My heart beats fast, as I jolt awake in bed. Another night, another nightmare.
Always the same nightmare.
I'm holding the knife, stabbing him right in the chest. Blood going out of his mouth. My mind full of thoughts of pure frustration. I wish I could stop this. I wish I could have saved you. I told you to stop. I wish you heard me. I'm screaming at him why he betrayed the Republic, instead of telling him that I meant to kiss him, that it was the only goodbye that I could ever give him.
I can still feel the knife in my shaking hands. I can still hear the broken shriek he gave—or I. I'm not even sure. Maybe it was both of us. I can still feel his hand, clutching my wrist as he collapses on the ground. I can still watch those eyes, wide open with pure shock, and then full of worriedness about his sister when he realizes he's going to die and she had anyone, but him.
I close my eyes, trying to push away that horrible feeling of realizing what I've done as his eyes lost the light. As his grip lost the intensity on my wrist.
I killed him. I killed him. Metias is gone and never coming back and it's all my fault.
I find myself crying, desperately. I feel like I'm back on that alley, ordering my body to move, ordering myself to get away, when I couldn't do it, because his absence hit me.
Then I'm screaming. I grab a lamp and throw it against the wall. I can't. I can't handle this anymore. I can't live in my own skin. I can't hear my own mind. I can't clean my conscience.
I wish I could give my life to bring back Metias.
I killed the only man who believed in me, who taught me without asking for something back, with who I grown up. I killed a man that loved me, that cared about me, the only light in my life. And I never told him that I loved him. I never said thanks. And now I never will.
"I'm sorry," I scream, hoping he will hear this, wherever he is now.
I'm on my knees in my apartment. My face looking at the floor where I am, as the tears wet it.
When I look up, my reflection is staring at me.
But I can't see myself in the mirror.
I see a monster.
He's looking at me. His hands full of blood.
He starts to laugh hysterically, like if I was something fun to him. Then he starts to scream. I can hear the words murderer, killer filling the silence of the room.
No, no. I'm not, I repeat, trying to believe the words as I hold my head in my hands, screaming, begging the voice in my head to stop it. Please, stop. Please. I didn't ask for any of this. Please. Please.
"Stop!" I scream desperate, hoping that I could be brave to finish with this. To put a bullet on my head.
Does the Republic worth this?
I look at my reflection in the mirror full of panic, without believing I have questioned the Republic.
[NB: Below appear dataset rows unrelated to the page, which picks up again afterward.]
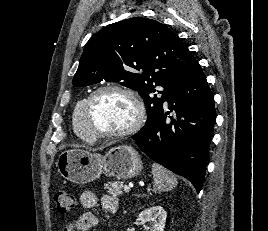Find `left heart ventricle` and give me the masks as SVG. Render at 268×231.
<instances>
[{"label": "left heart ventricle", "instance_id": "left-heart-ventricle-1", "mask_svg": "<svg viewBox=\"0 0 268 231\" xmlns=\"http://www.w3.org/2000/svg\"><path fill=\"white\" fill-rule=\"evenodd\" d=\"M135 118V107L125 95L103 92L92 102L90 123L95 131H118Z\"/></svg>", "mask_w": 268, "mask_h": 231}]
</instances>
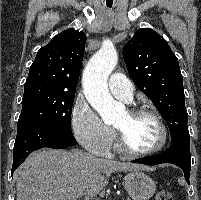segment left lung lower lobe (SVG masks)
Segmentation results:
<instances>
[{
  "mask_svg": "<svg viewBox=\"0 0 201 200\" xmlns=\"http://www.w3.org/2000/svg\"><path fill=\"white\" fill-rule=\"evenodd\" d=\"M133 162L146 165H157L162 163L175 164L183 170L185 179L189 184L191 170L190 138L180 139L172 143L171 147L160 155L137 159Z\"/></svg>",
  "mask_w": 201,
  "mask_h": 200,
  "instance_id": "left-lung-lower-lobe-1",
  "label": "left lung lower lobe"
}]
</instances>
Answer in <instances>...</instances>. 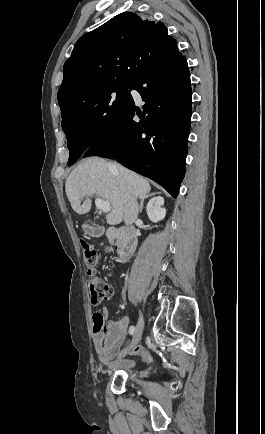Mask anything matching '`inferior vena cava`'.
Returning <instances> with one entry per match:
<instances>
[{"label": "inferior vena cava", "instance_id": "602c4592", "mask_svg": "<svg viewBox=\"0 0 265 434\" xmlns=\"http://www.w3.org/2000/svg\"><path fill=\"white\" fill-rule=\"evenodd\" d=\"M121 188L125 190L126 184H123V182H121ZM138 212L139 206L136 202V198H133V196H128L124 210V222L126 226H130V224H133V222L137 220Z\"/></svg>", "mask_w": 265, "mask_h": 434}]
</instances>
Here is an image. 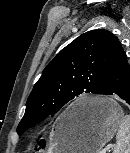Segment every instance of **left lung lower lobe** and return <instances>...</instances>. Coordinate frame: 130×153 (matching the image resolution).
<instances>
[{"instance_id":"0a47b994","label":"left lung lower lobe","mask_w":130,"mask_h":153,"mask_svg":"<svg viewBox=\"0 0 130 153\" xmlns=\"http://www.w3.org/2000/svg\"><path fill=\"white\" fill-rule=\"evenodd\" d=\"M98 94L118 96L130 105V65L122 47L107 68ZM84 112L81 109L76 114Z\"/></svg>"}]
</instances>
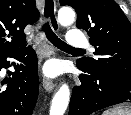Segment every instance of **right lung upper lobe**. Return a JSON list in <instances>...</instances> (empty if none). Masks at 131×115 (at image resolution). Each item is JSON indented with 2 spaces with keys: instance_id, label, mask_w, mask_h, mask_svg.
I'll return each instance as SVG.
<instances>
[{
  "instance_id": "obj_1",
  "label": "right lung upper lobe",
  "mask_w": 131,
  "mask_h": 115,
  "mask_svg": "<svg viewBox=\"0 0 131 115\" xmlns=\"http://www.w3.org/2000/svg\"><path fill=\"white\" fill-rule=\"evenodd\" d=\"M39 15L35 0H0V55L25 47L24 28Z\"/></svg>"
}]
</instances>
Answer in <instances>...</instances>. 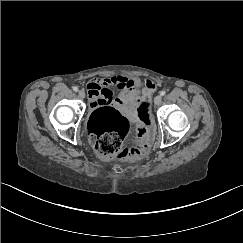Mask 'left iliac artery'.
Masks as SVG:
<instances>
[{
    "label": "left iliac artery",
    "mask_w": 243,
    "mask_h": 243,
    "mask_svg": "<svg viewBox=\"0 0 243 243\" xmlns=\"http://www.w3.org/2000/svg\"><path fill=\"white\" fill-rule=\"evenodd\" d=\"M165 94H166V91H161V92H160V95H161V96H164Z\"/></svg>",
    "instance_id": "44dca946"
}]
</instances>
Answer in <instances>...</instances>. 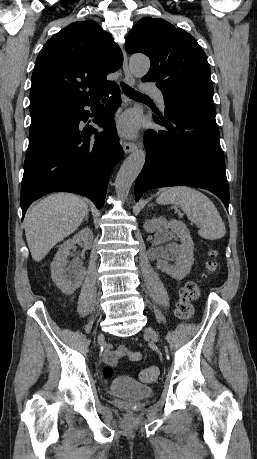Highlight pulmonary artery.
Returning <instances> with one entry per match:
<instances>
[{"instance_id": "1", "label": "pulmonary artery", "mask_w": 257, "mask_h": 459, "mask_svg": "<svg viewBox=\"0 0 257 459\" xmlns=\"http://www.w3.org/2000/svg\"><path fill=\"white\" fill-rule=\"evenodd\" d=\"M146 91L151 94L156 100L161 109L165 108V101L162 92L157 88H148Z\"/></svg>"}]
</instances>
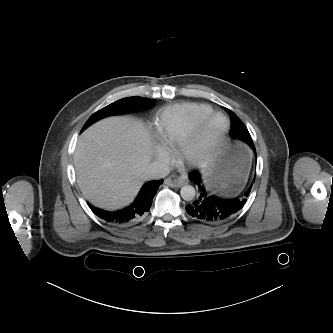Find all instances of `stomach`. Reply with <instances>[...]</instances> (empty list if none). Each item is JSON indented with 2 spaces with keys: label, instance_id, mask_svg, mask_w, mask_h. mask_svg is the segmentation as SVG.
I'll return each instance as SVG.
<instances>
[{
  "label": "stomach",
  "instance_id": "stomach-1",
  "mask_svg": "<svg viewBox=\"0 0 333 333\" xmlns=\"http://www.w3.org/2000/svg\"><path fill=\"white\" fill-rule=\"evenodd\" d=\"M250 152L242 145L222 149L204 172L208 189L223 196L236 195L246 178L251 162Z\"/></svg>",
  "mask_w": 333,
  "mask_h": 333
}]
</instances>
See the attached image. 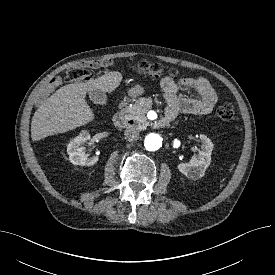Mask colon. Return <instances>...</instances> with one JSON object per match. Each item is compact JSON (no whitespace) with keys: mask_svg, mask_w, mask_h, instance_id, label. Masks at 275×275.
I'll use <instances>...</instances> for the list:
<instances>
[{"mask_svg":"<svg viewBox=\"0 0 275 275\" xmlns=\"http://www.w3.org/2000/svg\"><path fill=\"white\" fill-rule=\"evenodd\" d=\"M110 60H93L86 62L83 66H75L69 68L64 75V79L71 83H82L91 80L92 76L86 68H97L109 66ZM132 68L141 74L148 75L152 78H159L164 75L175 76L177 71L175 69H165L159 63H150L140 61L135 63ZM57 82V79H54ZM217 116L222 120H231L234 117V107L231 103H224L217 108Z\"/></svg>","mask_w":275,"mask_h":275,"instance_id":"5ec220e1","label":"colon"}]
</instances>
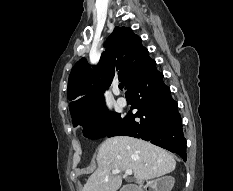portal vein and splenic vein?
I'll return each mask as SVG.
<instances>
[{
    "mask_svg": "<svg viewBox=\"0 0 233 191\" xmlns=\"http://www.w3.org/2000/svg\"><path fill=\"white\" fill-rule=\"evenodd\" d=\"M119 173H121V170L116 169V170L112 171V174H114V175L119 174ZM125 174L128 176L132 175V170H126Z\"/></svg>",
    "mask_w": 233,
    "mask_h": 191,
    "instance_id": "1",
    "label": "portal vein and splenic vein"
}]
</instances>
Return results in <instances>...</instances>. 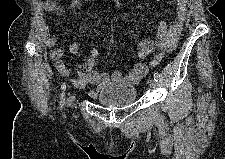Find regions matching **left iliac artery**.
I'll list each match as a JSON object with an SVG mask.
<instances>
[{
  "label": "left iliac artery",
  "instance_id": "left-iliac-artery-1",
  "mask_svg": "<svg viewBox=\"0 0 225 159\" xmlns=\"http://www.w3.org/2000/svg\"><path fill=\"white\" fill-rule=\"evenodd\" d=\"M159 79H160V74H159L158 72H155V73H154V80H155L156 82H158Z\"/></svg>",
  "mask_w": 225,
  "mask_h": 159
}]
</instances>
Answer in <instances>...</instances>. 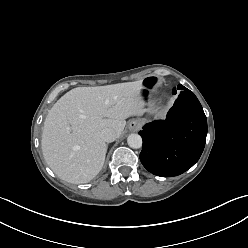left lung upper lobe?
<instances>
[{
  "label": "left lung upper lobe",
  "mask_w": 248,
  "mask_h": 248,
  "mask_svg": "<svg viewBox=\"0 0 248 248\" xmlns=\"http://www.w3.org/2000/svg\"><path fill=\"white\" fill-rule=\"evenodd\" d=\"M177 89H178V90H184L185 87H184L183 85L179 84V85L177 86ZM173 92H174V94H176V88H174Z\"/></svg>",
  "instance_id": "left-lung-upper-lobe-1"
}]
</instances>
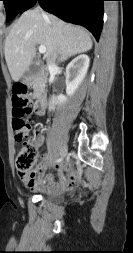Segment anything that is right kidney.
<instances>
[{"mask_svg":"<svg viewBox=\"0 0 133 253\" xmlns=\"http://www.w3.org/2000/svg\"><path fill=\"white\" fill-rule=\"evenodd\" d=\"M90 63V58L87 55H79L74 58L66 67L65 77H66V95L72 96L78 89L79 85L84 80L88 67ZM67 96L59 95L53 96L49 105L50 110L55 109V105H61L67 101Z\"/></svg>","mask_w":133,"mask_h":253,"instance_id":"1","label":"right kidney"}]
</instances>
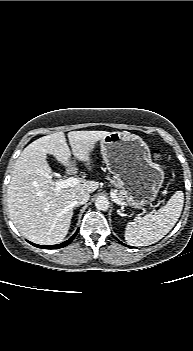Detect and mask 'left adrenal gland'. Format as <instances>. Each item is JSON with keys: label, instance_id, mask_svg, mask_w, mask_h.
<instances>
[{"label": "left adrenal gland", "instance_id": "1", "mask_svg": "<svg viewBox=\"0 0 193 351\" xmlns=\"http://www.w3.org/2000/svg\"><path fill=\"white\" fill-rule=\"evenodd\" d=\"M117 212H118V214H119V215H121V213H120V211H119V210H117Z\"/></svg>", "mask_w": 193, "mask_h": 351}]
</instances>
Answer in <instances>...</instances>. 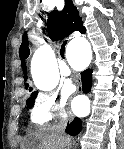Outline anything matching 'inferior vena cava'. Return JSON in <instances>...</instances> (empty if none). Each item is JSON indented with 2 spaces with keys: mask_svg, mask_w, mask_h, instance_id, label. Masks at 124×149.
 Here are the masks:
<instances>
[{
  "mask_svg": "<svg viewBox=\"0 0 124 149\" xmlns=\"http://www.w3.org/2000/svg\"><path fill=\"white\" fill-rule=\"evenodd\" d=\"M59 119H61L62 122L59 123L58 125H56V127L54 128L58 133H60V131H62L65 127V117H64V115H60Z\"/></svg>",
  "mask_w": 124,
  "mask_h": 149,
  "instance_id": "1",
  "label": "inferior vena cava"
}]
</instances>
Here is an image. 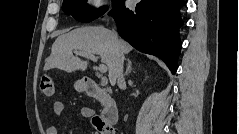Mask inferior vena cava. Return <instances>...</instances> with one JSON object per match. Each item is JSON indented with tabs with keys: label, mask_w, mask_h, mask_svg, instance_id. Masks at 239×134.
Here are the masks:
<instances>
[{
	"label": "inferior vena cava",
	"mask_w": 239,
	"mask_h": 134,
	"mask_svg": "<svg viewBox=\"0 0 239 134\" xmlns=\"http://www.w3.org/2000/svg\"><path fill=\"white\" fill-rule=\"evenodd\" d=\"M113 35L115 39H117V34L113 30ZM123 63H124V54L121 50L116 49L115 51V58H114V65L113 71L114 75L117 79L118 86L121 87L124 84V76H123Z\"/></svg>",
	"instance_id": "inferior-vena-cava-1"
}]
</instances>
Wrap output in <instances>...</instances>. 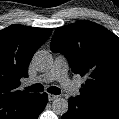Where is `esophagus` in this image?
Masks as SVG:
<instances>
[{"instance_id": "obj_1", "label": "esophagus", "mask_w": 119, "mask_h": 119, "mask_svg": "<svg viewBox=\"0 0 119 119\" xmlns=\"http://www.w3.org/2000/svg\"><path fill=\"white\" fill-rule=\"evenodd\" d=\"M58 98V95H54V94H48V100L49 101H53L54 99Z\"/></svg>"}]
</instances>
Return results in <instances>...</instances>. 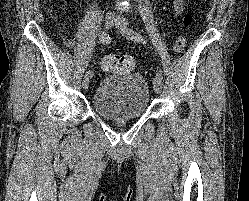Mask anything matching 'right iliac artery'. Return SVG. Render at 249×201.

It does, the Republic worth this.
But I can't say it aloud.
The Republic has to worth this. If I betray them, I'm nothing. I'm not a soldier anymore… What I am? I ask myself, afraid of knowing the answer.
The sound of an incoming call. I clean my eyes and then my throat.
"Bryan, Iparis found him. Come here now," Commander Jameson says and my heart is frozen. June found Day. He's going to pay for what I did.
"Immediately, Commander," I respond and I walk at my clothes. I dress up fast and I look in the mirror as I put everything on its right place.
My eyes find the reflection's eyes and I can't help thinking that maybe this is what I was meant to be. That I'm following the path that destiny had all this time for me.
I put my hat on.
I delete all the doubts I have about the Republic, I push Metias in a corner away from my heart. I take all our memories and put them in a place deep in my mind.
I can't let it win. I'm the perfect soldier.